THE PROBLEM: Write out the data word for word and omit every picture.

-- INFORMATION PROVIDED follows --

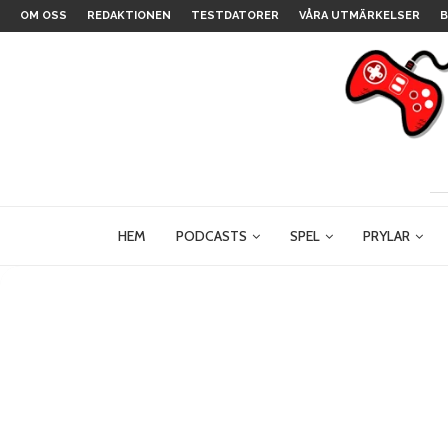
OM OSS
REDAKTIONEN
TESTDATORER
VÅRA UTMÄRKELSER
B
HEM
PODCASTS
SPEL
PRYLAR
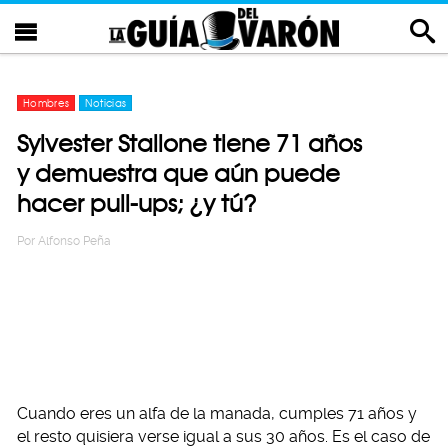
Hombres
Noticias
Sylvester Stallone tiene 71 años
y demuestra que aún puede
hacer pull-ups; ¿y tú?
Por
Alfonso Peña
Cuando eres un alfa de la manada, cumples 71 años y
el resto quisiera verse igual a sus 30 años. Es el caso de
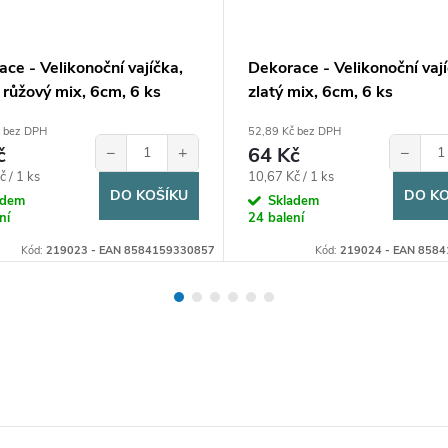
ce - Velikonoční vajíčka,
Dekorace - Velikonoční vají
, růžový mix, 6cm, 6 ks
zlatý mix, 6cm, 6 ks
č bez DPH
52,89 Kč bez DPH
č
−
+
64 Kč
−
Měrná
 / 1 ks
10,67 Kč / 1 ks
DO KOŠÍKU
DO KO
cena:
adem
Skladem
ní
24 balení
Kód:
219023 - EAN 8584159330857
Kód:
219024 - EAN 858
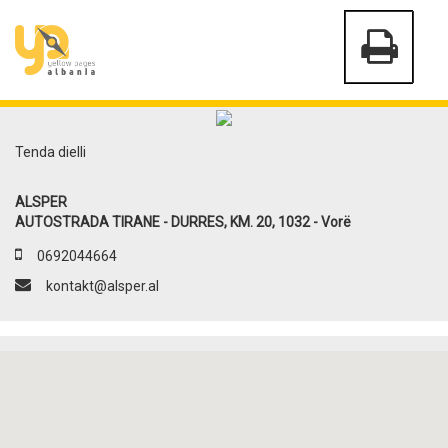
Tenda dielli
ALSPER
AUTOSTRADA TIRANE - DURRES, KM. 20, 1032 - Vorë
0692044664
kontakt@alsper.al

-- INFORMATION PROVIDED concluded --

YOUR RESPONSE:
OM OSS
REDAKTIONEN
TESTDATORER
VÅRA UTMÄRKELSER
B
HEM
PODCASTS
SPEL
PRYLAR
Hombres
Noticias
Sylvester Stallone tiene 71 años
y demuestra que aún puede
hacer pull-ups; ¿y tú?
Por
Alfonso Peña
Cuando eres un alfa de la manada, cumples 71 años y
el resto quisiera verse igual a sus 30 años. Es el caso de
ce - Velikonoční vajíčka,
Dekorace - Velikonoční vají
, růžový mix, 6cm, 6 ks
zlatý mix, 6cm, 6 ks
č bez DPH
52,89 Kč bez DPH
č
−
+
64 Kč
−
Měrná
 / 1 ks
10,67 Kč / 1 ks
DO KOŠÍKU
DO KO
cena:
adem
Skladem
ní
24 balení
Kód:
219023 - EAN 8584159330857
Kód:
219024 - EAN 858
Tenda dielli
ALSPER
AUTOSTRADA TIRANE - DURRES, KM. 20, 1032 - Vorë
0692044664
kontakt@alsper.al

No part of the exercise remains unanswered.